YOUR INSTRUCTIONS: Down to the last line, repeat the entries exactly and drop any image.
--------------------
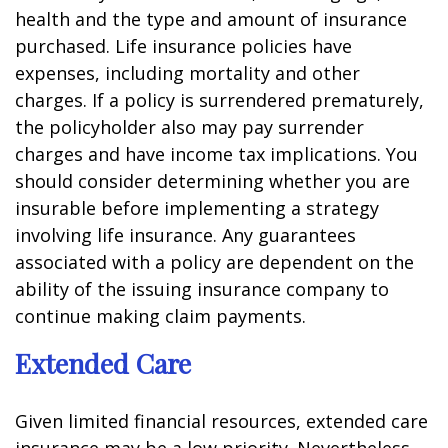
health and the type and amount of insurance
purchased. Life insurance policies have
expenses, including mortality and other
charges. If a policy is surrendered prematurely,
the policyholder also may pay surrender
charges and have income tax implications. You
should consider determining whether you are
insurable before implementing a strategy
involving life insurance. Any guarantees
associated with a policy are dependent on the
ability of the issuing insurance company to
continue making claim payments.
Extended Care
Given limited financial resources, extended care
--------------------
OUTPUT BELOW:
health and the type and amount of insurance
purchased. Life insurance policies have
expenses, including mortality and other
charges. If a policy is surrendered prematurely,
the policyholder also may pay surrender
charges and have income tax implications. You
should consider determining whether you are
insurable before implementing a strategy
involving life insurance. Any guarantees
associated with a policy are dependent on the
ability of the issuing insurance company to
continue making claim payments.
Extended Care
Given limited financial resources, extended care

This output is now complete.